Prices spiked particularly high in the Midwest because Isaac forced Shell to close a pipeline that delivers crude from St. James, La. to refineries in the region.
Gasoline prices are particularly vulnerable to spikes around this time of year. Refiners keep a low supply of more expensive blends as driving season ends, knowing they’ll soon be able to make cheaper winter blends of gasoline.
“We are really working with a just-in-time delivery system,” said Tom Kloza, chief oil analyst at the Oil Price Information Service.
Pump prices were on the rise even before Isaac blew in.

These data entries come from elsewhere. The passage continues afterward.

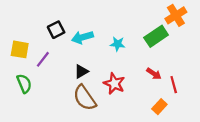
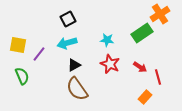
black square: (56, 30) -> (68, 19), moved
cyan arrow: (82, 37) -> (67, 43), moved
red star: (114, 84) -> (110, 64), moved

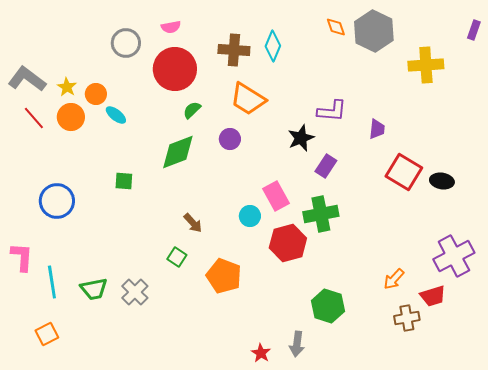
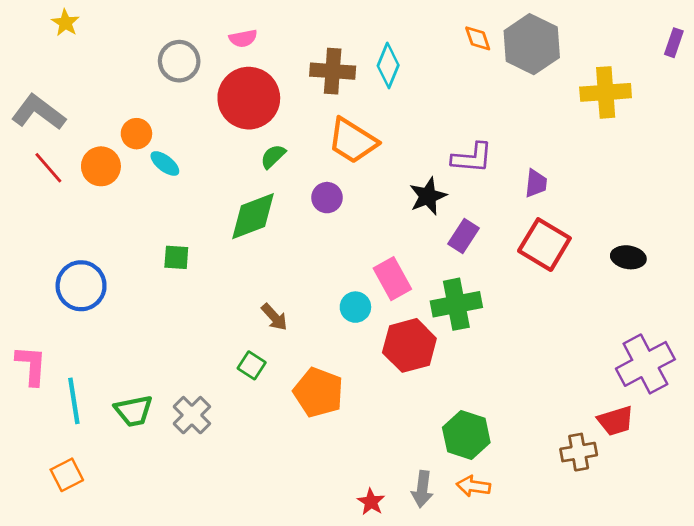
yellow star: (67, 87) -> (65, 23), moved
red square: (404, 172) -> (544, 245), moved
orange arrow: (394, 279) -> (473, 486), moved, turned 55

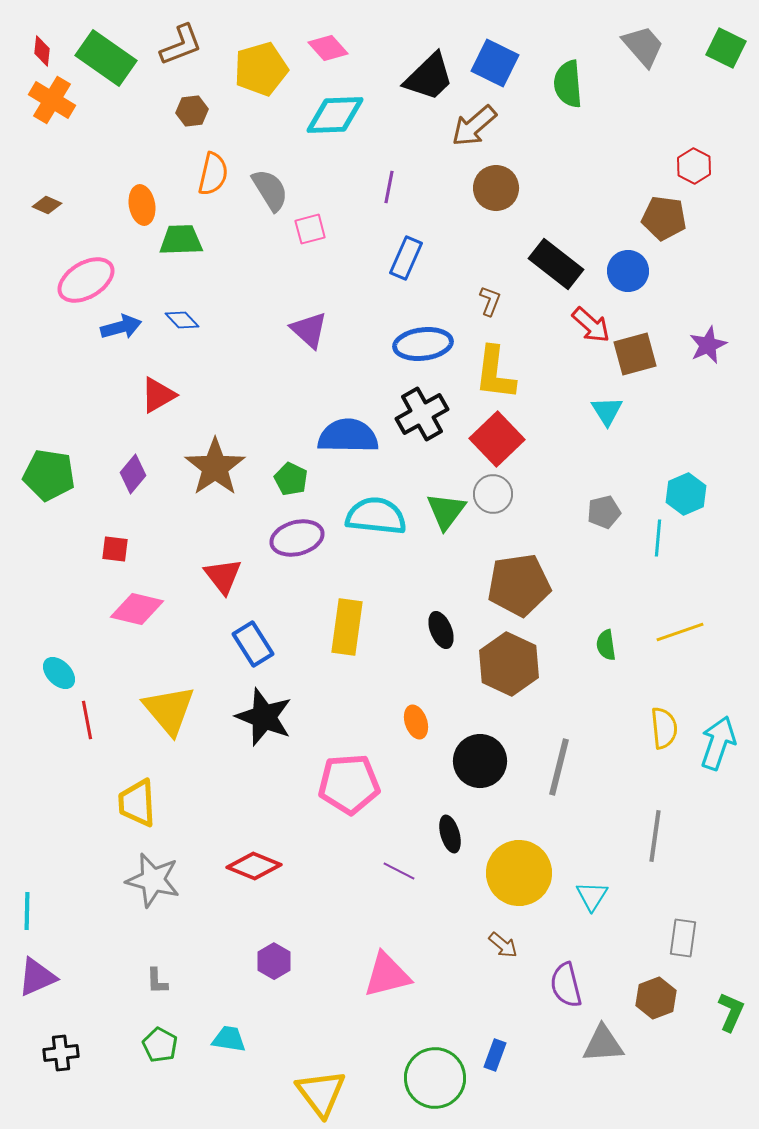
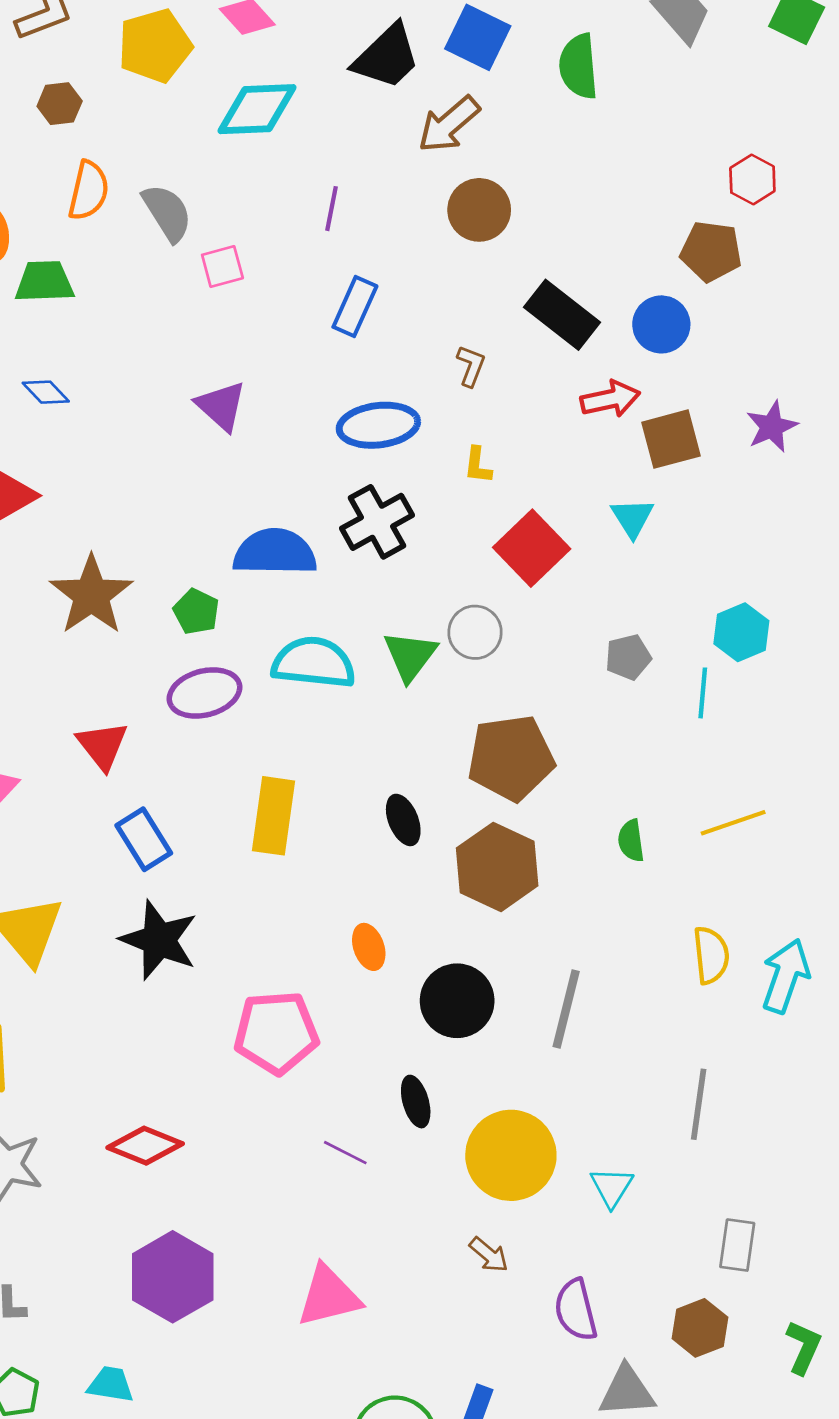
red arrow: (591, 325) -> (610, 399), turned -54
yellow L-shape: (495, 373) -> (478, 465), size x0.5
red square: (497, 439) -> (532, 548), moved
purple hexagon: (274, 961) -> (173, 1277), size x1.8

The average price for gas rose about 40 cents from July 1 to mid-August because of higher oil prices and refinery problems in the Midwest and West Coast. At $3.80 per gallon, the national average is the highest since May 1 and well above the previous record for Aug. 29, $3.67 in 2008.

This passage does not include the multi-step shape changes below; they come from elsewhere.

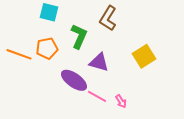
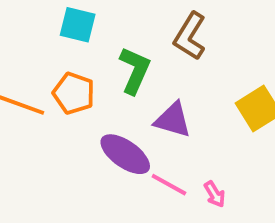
orange pentagon: (47, 48) -> (74, 93), turned 30

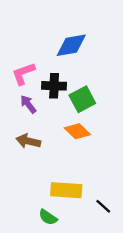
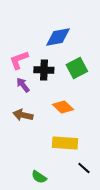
green square: (82, 99) -> (77, 68), moved
yellow rectangle: (66, 190) -> (65, 143), moved

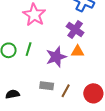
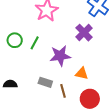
orange triangle: (78, 51) -> (82, 73), moved
brown line: (66, 91) -> (63, 91), turned -56

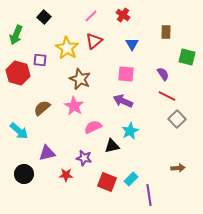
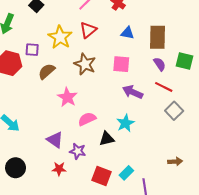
brown rectangle: (166, 32) -> (158, 37), moved, size x1.6
blue triangle: (132, 44) -> (127, 33), turned -48
green square: (187, 57) -> (184, 61), moved
brown star: (80, 79) -> (85, 64), moved
purple arrow: (123, 101) -> (133, 92), moved
brown semicircle: (42, 108) -> (47, 71), moved
purple triangle: (47, 153) -> (55, 140), moved, turned 48

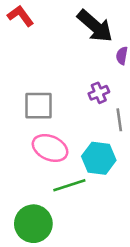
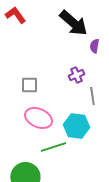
gray square: (38, 106) -> (29, 85), size x0.7

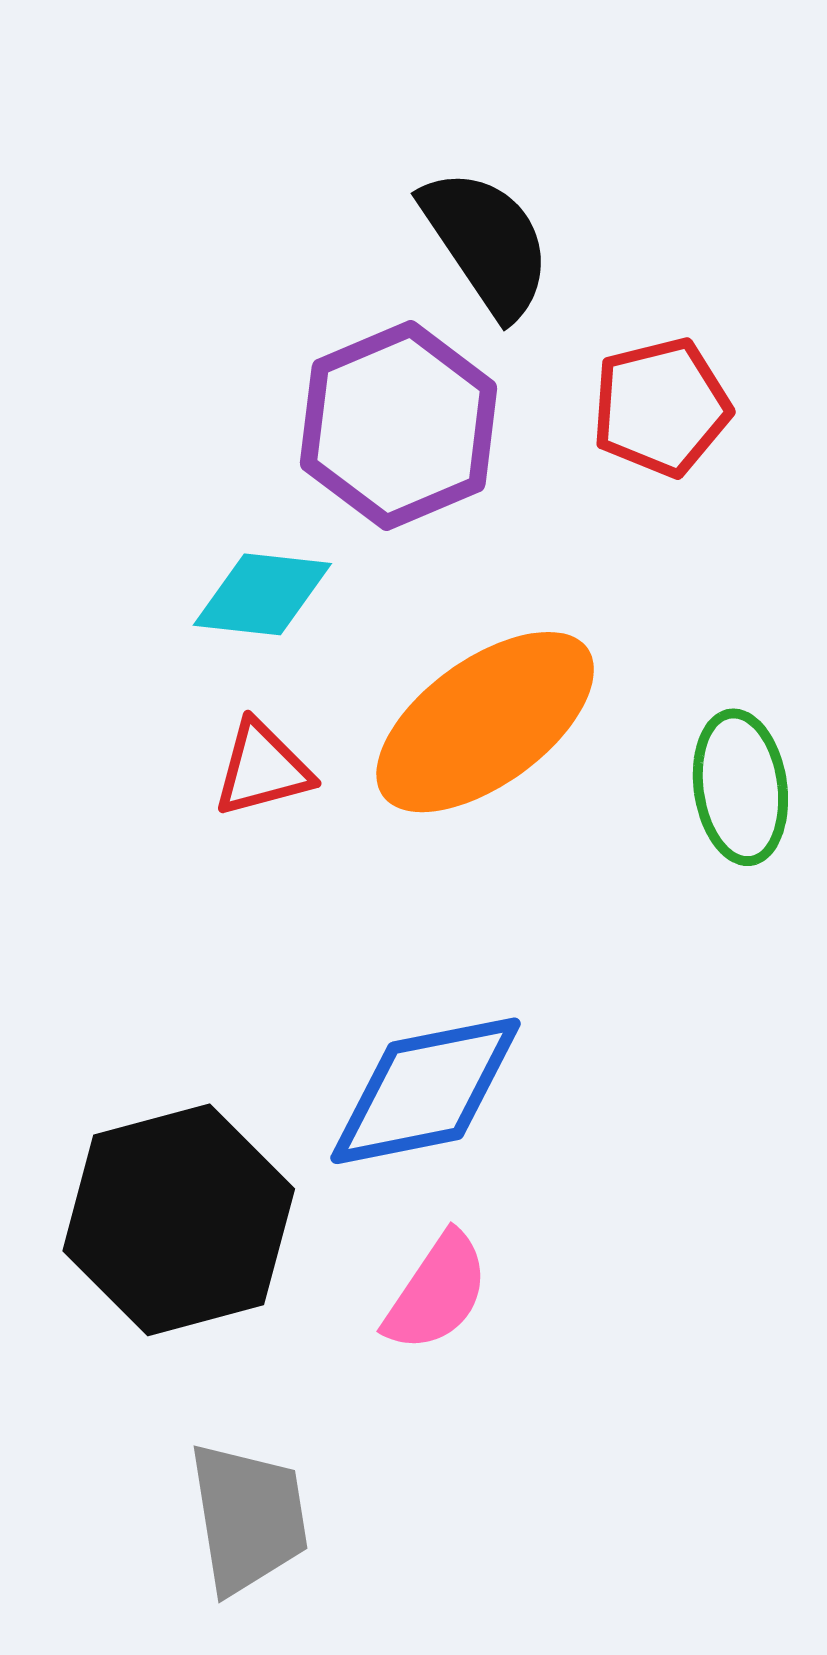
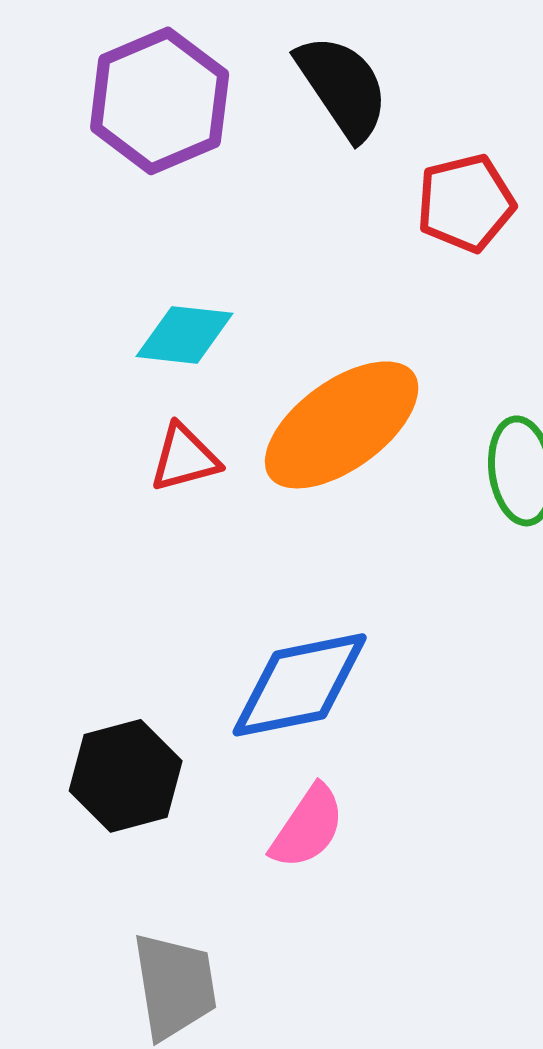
purple hexagon: (399, 426) -> (160, 101), moved
black hexagon: (179, 1220) -> (126, 776), size x0.7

Wednesday’s jump of a nickel was the 10th biggest one-day jump on record, according to OPIS, and the biggest since the average price rose 6 cents on February 15, 2011 when turmoil in Libya was rising.

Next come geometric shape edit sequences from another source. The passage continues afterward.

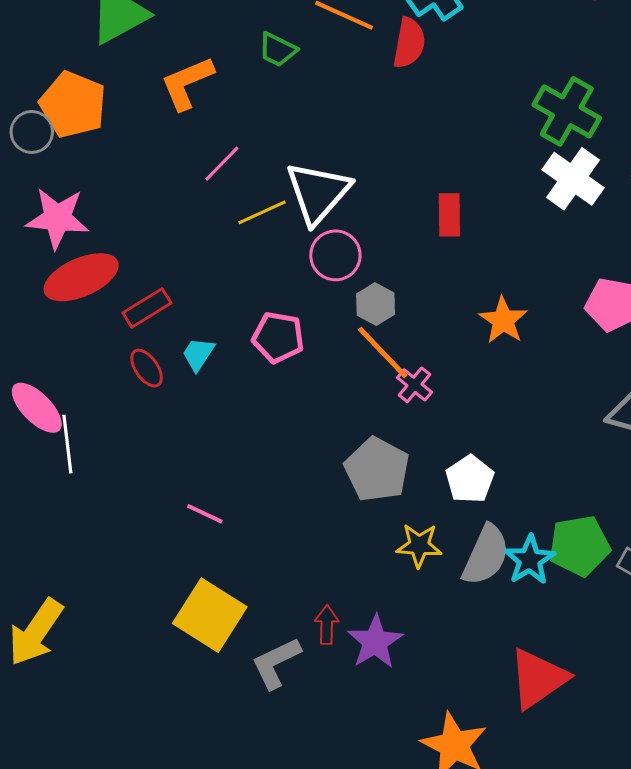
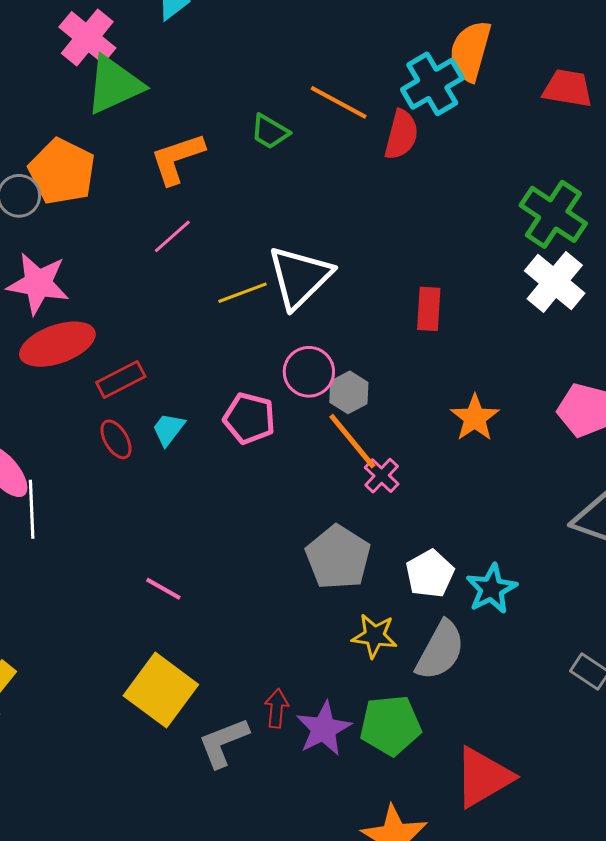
pink line: (222, 164) -> (172, 236), moved
pink circle: (335, 255) -> (309, 372), moved
green pentagon: (579, 546) -> (390, 725), moved
cyan star: (530, 560) -> (492, 589), moved

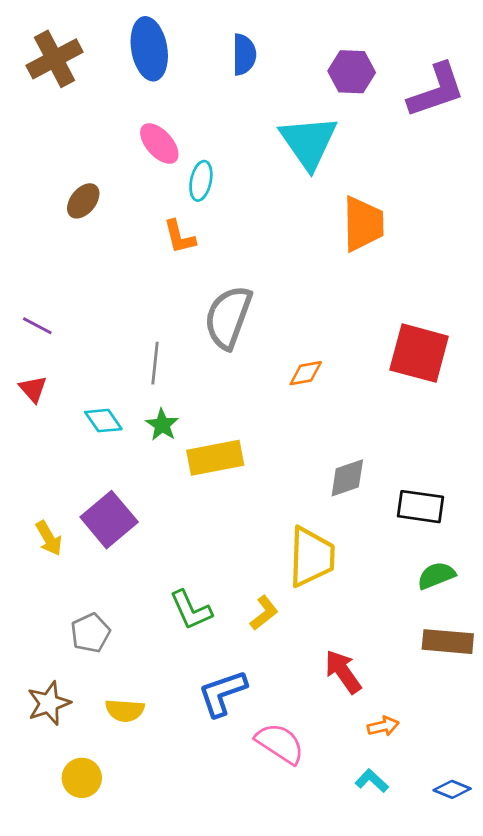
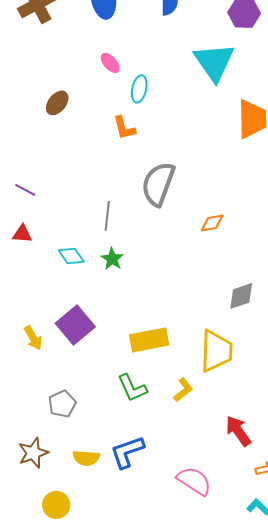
pink ellipse: (159, 144) -> (110, 63), size x0.7
red triangle: (33, 389) -> (22, 234), turned -45
yellow rectangle: (215, 458) -> (149, 340), moved
blue L-shape: (222, 693) -> (127, 452), moved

But prices could quickly come down if refineries can soon get up and running. Crude oil prices fell Wednesday and wholesale gasoline prices fell the past two days, suggesting the spike in retail gasoline prices could be short-lived. Americans will soon do less driving and the switch to cheaper blends will be well underway by mid-September.
That’s still too late for Sharon Simon of Gadsden, Ala. She’s driving 900 miles north to her daughter’s wedding in Olean, N.Y. this weekend, and will now have to spend an extra $30 to $50 on gasoline for the trip. “Just as we are getting ready to head out the prices go up,” she said. “I’m fed up with the surge in price every time there is a holiday.”